> [Work order]
In the data that follows, each entry is to be restated exactly.

=== Records shown ===

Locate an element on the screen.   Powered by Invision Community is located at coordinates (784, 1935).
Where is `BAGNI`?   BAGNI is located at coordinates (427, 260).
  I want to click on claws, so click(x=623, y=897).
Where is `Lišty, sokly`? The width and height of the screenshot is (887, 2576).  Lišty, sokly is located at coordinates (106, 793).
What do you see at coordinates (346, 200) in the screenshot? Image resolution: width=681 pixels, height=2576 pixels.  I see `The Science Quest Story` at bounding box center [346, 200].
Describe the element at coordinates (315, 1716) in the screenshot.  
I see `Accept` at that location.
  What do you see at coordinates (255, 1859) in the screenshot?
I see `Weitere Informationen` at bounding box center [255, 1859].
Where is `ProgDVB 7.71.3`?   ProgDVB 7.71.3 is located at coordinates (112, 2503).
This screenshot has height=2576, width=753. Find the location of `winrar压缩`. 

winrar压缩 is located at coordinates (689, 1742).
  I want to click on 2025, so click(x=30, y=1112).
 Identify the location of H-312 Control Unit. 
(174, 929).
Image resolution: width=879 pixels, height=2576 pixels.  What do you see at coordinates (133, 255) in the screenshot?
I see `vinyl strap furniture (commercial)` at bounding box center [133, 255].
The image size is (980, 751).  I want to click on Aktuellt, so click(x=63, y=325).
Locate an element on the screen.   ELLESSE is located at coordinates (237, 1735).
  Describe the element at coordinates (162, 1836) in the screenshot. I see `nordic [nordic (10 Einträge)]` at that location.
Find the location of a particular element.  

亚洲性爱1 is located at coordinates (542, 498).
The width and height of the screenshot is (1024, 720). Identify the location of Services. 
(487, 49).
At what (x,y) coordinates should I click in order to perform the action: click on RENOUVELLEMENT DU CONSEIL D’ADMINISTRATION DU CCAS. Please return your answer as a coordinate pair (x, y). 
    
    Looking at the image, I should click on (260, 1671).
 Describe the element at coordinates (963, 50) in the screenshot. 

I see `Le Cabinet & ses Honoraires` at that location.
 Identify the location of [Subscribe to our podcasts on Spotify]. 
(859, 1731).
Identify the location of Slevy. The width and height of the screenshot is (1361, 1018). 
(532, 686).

===

> [Result of this task]
Locate an element on the screen.   Powered by Invision Community is located at coordinates (784, 1935).
Where is `BAGNI`?   BAGNI is located at coordinates (427, 260).
  I want to click on claws, so click(x=623, y=897).
Where is `Lišty, sokly`? The width and height of the screenshot is (887, 2576).  Lišty, sokly is located at coordinates (106, 793).
What do you see at coordinates (346, 200) in the screenshot? Image resolution: width=681 pixels, height=2576 pixels.  I see `The Science Quest Story` at bounding box center [346, 200].
Describe the element at coordinates (315, 1716) in the screenshot.  
I see `Accept` at that location.
  What do you see at coordinates (255, 1859) in the screenshot?
I see `Weitere Informationen` at bounding box center [255, 1859].
Where is `ProgDVB 7.71.3`?   ProgDVB 7.71.3 is located at coordinates (112, 2503).
This screenshot has height=2576, width=753. Find the location of `winrar压缩`. 

winrar压缩 is located at coordinates (689, 1742).
  I want to click on 2025, so click(x=30, y=1112).
 Identify the location of H-312 Control Unit. 
(174, 929).
Image resolution: width=879 pixels, height=2576 pixels.  What do you see at coordinates (133, 255) in the screenshot?
I see `vinyl strap furniture (commercial)` at bounding box center [133, 255].
The image size is (980, 751).  I want to click on Aktuellt, so click(x=63, y=325).
Locate an element on the screen.   ELLESSE is located at coordinates (237, 1735).
  Describe the element at coordinates (162, 1836) in the screenshot. I see `nordic [nordic (10 Einträge)]` at that location.
Find the location of a particular element.  

亚洲性爱1 is located at coordinates (542, 498).
The width and height of the screenshot is (1024, 720). Identify the location of Services. 
(487, 49).
At what (x,y) coordinates should I click in order to perform the action: click on RENOUVELLEMENT DU CONSEIL D’ADMINISTRATION DU CCAS. Please return your answer as a coordinate pair (x, y). 
    
    Looking at the image, I should click on (260, 1671).
 Describe the element at coordinates (963, 50) in the screenshot. 

I see `Le Cabinet & ses Honoraires` at that location.
 Identify the location of [Subscribe to our podcasts on Spotify]. 
(859, 1731).
Identify the location of Slevy. The width and height of the screenshot is (1361, 1018). 
(532, 686).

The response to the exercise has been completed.